Boise State-Hawaii report card: Potent offense, opportunistic defense make the grade

The Boise State football team cleared a major hurdle on Saturday in its journey toward becoming the latest Group of Five program to be a thorn in the side of the College Football Playoff selection committee.

Two seasons ago, UCF declared itself the national champion after a perceived snub from the committee. This fall, Boise State is halfway to an unbeaten regular season.

After Saturday’s 59-37 win over Hawaii, the Broncos (6-0) remain the highest-ranked Group of Five school at No. 14 in the latest AP Top 25 poll. They’re joined by No. 19 SMU (6-0), No. 21 Cincinnati (5-1) and No. 24 Appalachian State (5-0).

Here’s a look at how Boise State did in all three phases on Saturday.

Offense: A-

You have to respect the job Boise State’s backup quarterbacks did. After Hank Bachmeier went down in the second quarter, Chase Cord came in and threw three touchdown passes and Jaylon Henderson threw one.

Wide receiver John Hightower (seven catches, 142 yards, two TDs) put together his best performance of the season, and he and fellow receiver CT Thomas (four catches, 53 yards) were the fastest players on the field.

A running game that has struggled to find its rhythm produced 203 yards at 5.2 yards per carry, and freshman running back George Holani found the end zone three times (twice through the air).

On Saturday, Boise State scored 50 points in a game for the first time since Oct. 19, 2018, when it beat Colorado State 56-28. But the real beauty of Saturday’s performance was the creativity with which the Broncos scored those points.

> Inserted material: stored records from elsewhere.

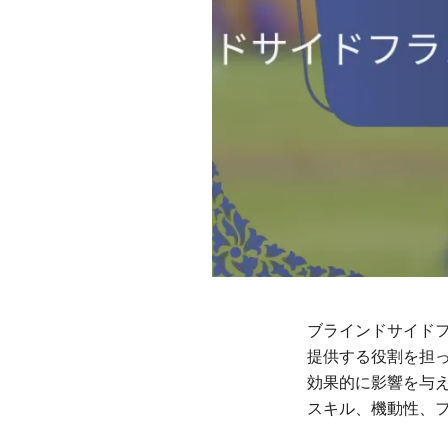
ブラインドサイド
提供する役割を担
効果的に影響を与
スキル、機動性、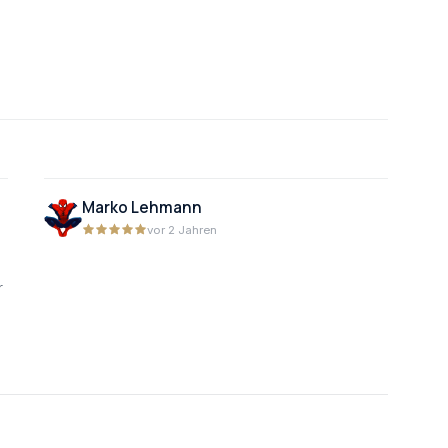
Marko Lehmann
vor 2 Jahren
r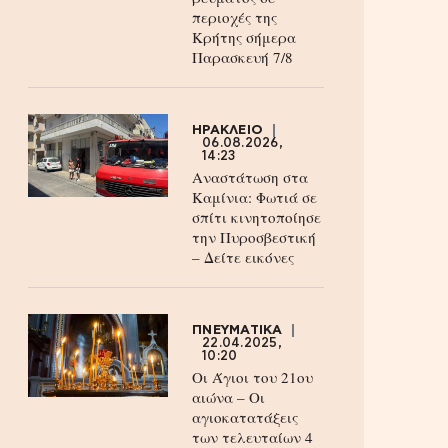
περιοχές της
Κρήτης σήμερα
Παρασκευή 7/8
ΗΡΑΚΛΕΙΟ
06.08.2026,
14:23
Αναστάτωση στα
Καμίνια: Φωτιά σε
σπίτι κινητοποίησε
την Πυροσβεστική
– Δείτε εικόνες
ΠΝΕΥΜΑΤΙΚΑ
22.04.2025,
10:20
Οι Άγιοι του 21ου
αιώνα – Οι
αγιοκατατάξεις
των τελευταίων 4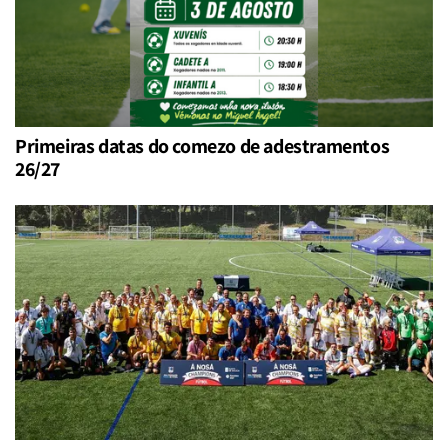
Primeiras datas do comezo de adestramentos
26/27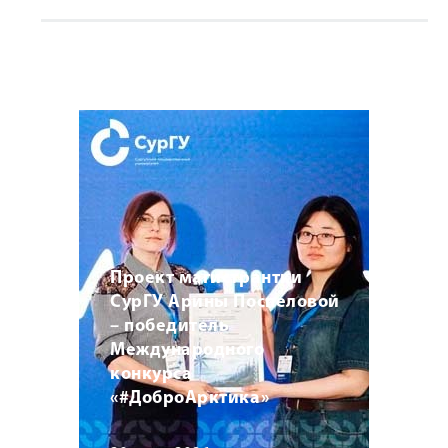
Проект магистрантки
СурГУ Арины Поспеловой
– победитель
Международного
конкурса
«#ДоброАрктика»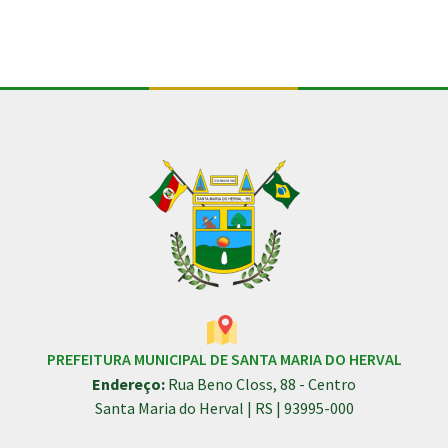
PREFEITURA MUNICIPAL DE SANTA MARIA DO HERVAL
Endereço:
Rua Beno Closs, 88 - Centro
Santa Maria do Herval | RS | 93995-000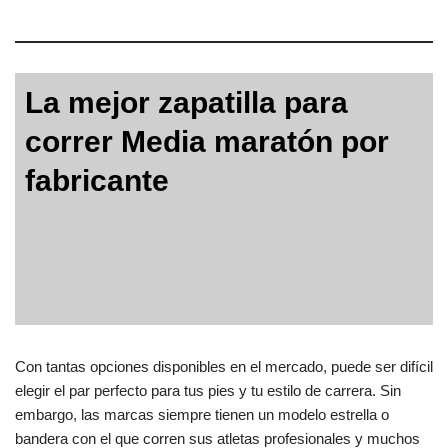
La mejor zapatilla para
correr Media maratón por
fabricante
Con tantas opciones disponibles en el mercado, puede ser difícil
elegir el par perfecto para tus pies y tu estilo de carrera. Sin
embargo, las marcas siempre tienen un modelo estrella o
bandera con el que corren sus atletas profesionales y muchos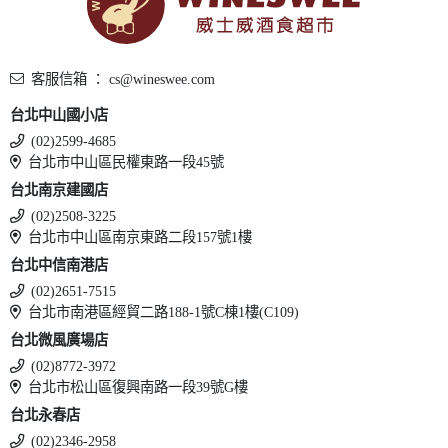
客服信箱 ： cs@wineswee.com
台北中山國小店
(02)2599-4685
台北市中山區民權東路一段45號
台北南京建國店
(02)2508-3225
台北市中山區南京東路二段157號1樓
台北中信南港店
(02)2651-7515
台北市南港區經貿二路188-1號C棟1樓(C109)
台北微風廣場店
(02)8772-3972
台北市松山區復興南路一段39號G樓
台北永春店
(02)2346-2958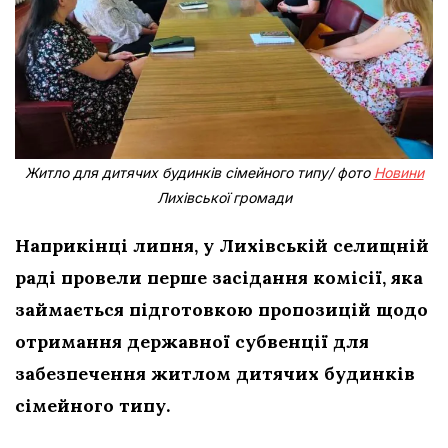
Житло для дитячих будинків сімейного типу/ фото
Новини
Лихівської громади
Наприкінці липня, у Лихівській селищній
раді провели перше засідання комісії, яка
займається підготовкою пропозицій щодо
отримання державної субвенції для
забезпечення житлом дитячих будинків
сімейного типу.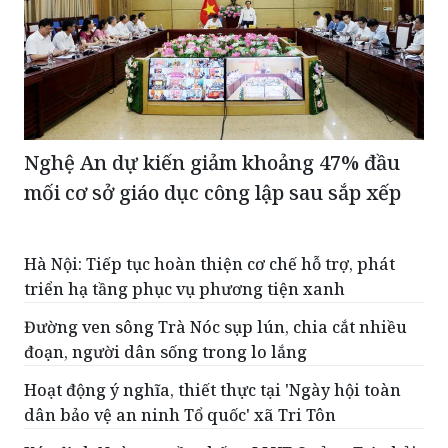
Nghệ An dự kiến giảm khoảng 47% đầu
mối cơ sở giáo dục công lập sau sắp xếp
Hà Nội: Tiếp tục hoàn thiện cơ chế hỗ trợ, phát
triển hạ tầng phục vụ phương tiện xanh
Đường ven sông Trà Nóc sụp lún, chia cắt nhiều
đoạn, người dân sống trong lo lắng
Hoạt động ý nghĩa, thiết thực tại 'Ngày hội toàn
dân bảo vệ an ninh Tổ quốc' xã Tri Tôn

Five different players took a snap and two unconventional looks produced touchdowns. Wide receiver Khalil Shakir took a direct snap and scored the first points of the game, and Hightower handled one and handed off to Robert Mahone on a misdirection play that went for a 13-yard score.

“I think that’s a credit to our players. They’re all intelligent enough to do that so we can have a little bit of fun,” Boise State coach Bryan Harsin said. “We can be creative, and everything that we’re trying to get done, it’s how do we get the best players the ball?”

Defense: B-

The Broncos produced a season-high four takeaways, three of which the offense converted into 21 points, but they also gave up a season-high 37 points and 438 yards.

Boise State pestered Hawaii quarterback Cole McDonald but didn’t have a sack, and Curtis Weaver was the only Bronco to record a tackle for loss. He finished with two.

The front seven lost contain on McDonald a few times, including a 17-yard touchdown run, and even in the third and fourth quarters, he was finding open receivers down the field. Granted, some of those late completions came against the backups, but the Broncos know they made some mistakes.

“Our goal every week is to get three takeaways, so I think we did a good job of that,” nickel Kekaula Kaniho said. “I wish we would have gotten ... more interceptions with the amount of times they put the ball in the air.”

Special teams: B+

Joel Velazquez averaged 42 yards per punt and flipped the field with a 54-yard boot. He also produced five touchbacks on kickoffs. Special teams and turnovers allowed the Broncos to have an average drive start near midfield.

“We were in good field position and we needed to take advantage of it and we knew that,” Harsin said. “That was one of the things. Hey, we’re here and we need to take advantage of this. We can’t go out there and get into a punt situation or a long field goal or that awkward fourth down like we’ve done this season a few times.”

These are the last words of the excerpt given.